[Start of Attachment]

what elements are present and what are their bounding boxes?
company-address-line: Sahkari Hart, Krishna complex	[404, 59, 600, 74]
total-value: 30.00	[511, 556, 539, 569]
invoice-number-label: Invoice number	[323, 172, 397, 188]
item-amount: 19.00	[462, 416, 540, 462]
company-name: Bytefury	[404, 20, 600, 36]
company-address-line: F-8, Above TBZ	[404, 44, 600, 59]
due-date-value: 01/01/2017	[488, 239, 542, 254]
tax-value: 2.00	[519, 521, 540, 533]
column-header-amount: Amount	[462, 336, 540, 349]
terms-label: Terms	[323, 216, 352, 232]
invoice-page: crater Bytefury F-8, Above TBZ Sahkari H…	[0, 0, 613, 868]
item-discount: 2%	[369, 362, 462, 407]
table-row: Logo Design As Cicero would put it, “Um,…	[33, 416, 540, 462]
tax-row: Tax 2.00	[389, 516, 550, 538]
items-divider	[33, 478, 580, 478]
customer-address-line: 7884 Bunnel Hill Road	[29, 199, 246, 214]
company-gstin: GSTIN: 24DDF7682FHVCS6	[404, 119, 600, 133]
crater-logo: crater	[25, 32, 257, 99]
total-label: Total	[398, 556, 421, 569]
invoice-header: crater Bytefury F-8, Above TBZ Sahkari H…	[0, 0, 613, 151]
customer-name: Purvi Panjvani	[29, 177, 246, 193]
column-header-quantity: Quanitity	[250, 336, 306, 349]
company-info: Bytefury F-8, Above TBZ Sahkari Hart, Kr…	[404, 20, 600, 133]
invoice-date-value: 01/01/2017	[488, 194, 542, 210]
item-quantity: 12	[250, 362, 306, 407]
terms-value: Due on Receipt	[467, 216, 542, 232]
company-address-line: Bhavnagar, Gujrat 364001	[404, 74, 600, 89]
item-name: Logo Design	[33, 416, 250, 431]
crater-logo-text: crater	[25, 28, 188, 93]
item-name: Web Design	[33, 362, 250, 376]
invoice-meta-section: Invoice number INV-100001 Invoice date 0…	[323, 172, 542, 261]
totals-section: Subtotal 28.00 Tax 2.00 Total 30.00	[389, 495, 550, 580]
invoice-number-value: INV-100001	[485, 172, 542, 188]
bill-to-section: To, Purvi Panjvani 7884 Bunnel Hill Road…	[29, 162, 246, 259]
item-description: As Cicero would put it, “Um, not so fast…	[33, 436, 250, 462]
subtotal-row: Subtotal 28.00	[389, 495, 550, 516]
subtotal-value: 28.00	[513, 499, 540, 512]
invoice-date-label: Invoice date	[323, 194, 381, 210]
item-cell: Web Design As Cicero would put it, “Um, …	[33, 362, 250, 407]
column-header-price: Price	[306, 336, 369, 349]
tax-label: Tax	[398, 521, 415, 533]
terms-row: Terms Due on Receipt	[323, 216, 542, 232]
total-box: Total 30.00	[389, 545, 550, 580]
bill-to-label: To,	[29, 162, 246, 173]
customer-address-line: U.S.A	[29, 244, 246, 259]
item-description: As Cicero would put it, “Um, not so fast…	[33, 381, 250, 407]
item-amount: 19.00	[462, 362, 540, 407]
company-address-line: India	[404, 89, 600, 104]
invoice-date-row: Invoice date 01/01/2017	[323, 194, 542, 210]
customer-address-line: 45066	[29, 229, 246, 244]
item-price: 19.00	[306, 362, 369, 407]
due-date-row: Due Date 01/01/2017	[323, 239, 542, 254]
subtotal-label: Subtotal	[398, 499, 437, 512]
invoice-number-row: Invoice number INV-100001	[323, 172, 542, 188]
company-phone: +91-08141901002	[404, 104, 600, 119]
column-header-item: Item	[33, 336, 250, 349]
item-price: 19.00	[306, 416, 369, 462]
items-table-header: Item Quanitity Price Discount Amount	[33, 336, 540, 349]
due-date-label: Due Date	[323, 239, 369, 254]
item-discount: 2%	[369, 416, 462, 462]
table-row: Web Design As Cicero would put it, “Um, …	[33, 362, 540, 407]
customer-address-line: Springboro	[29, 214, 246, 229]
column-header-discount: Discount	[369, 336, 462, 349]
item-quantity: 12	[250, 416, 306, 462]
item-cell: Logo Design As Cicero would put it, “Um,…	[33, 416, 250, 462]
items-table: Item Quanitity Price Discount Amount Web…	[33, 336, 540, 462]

[End of Attachment]

▶ [WORK REQUIRED]:
Copy all lines of the records that have the string "header" in them.

▶ [SOLUTION FOR THIS TASK]:
column-header-amount: Amount	[462, 336, 540, 349]
invoice-header: crater Bytefury F-8, Above TBZ Sahkari H…	[0, 0, 613, 151]
column-header-quantity: Quanitity	[250, 336, 306, 349]
column-header-price: Price	[306, 336, 369, 349]
column-header-item: Item	[33, 336, 250, 349]
items-table-header: Item Quanitity Price Discount Amount	[33, 336, 540, 349]
column-header-discount: Discount	[369, 336, 462, 349]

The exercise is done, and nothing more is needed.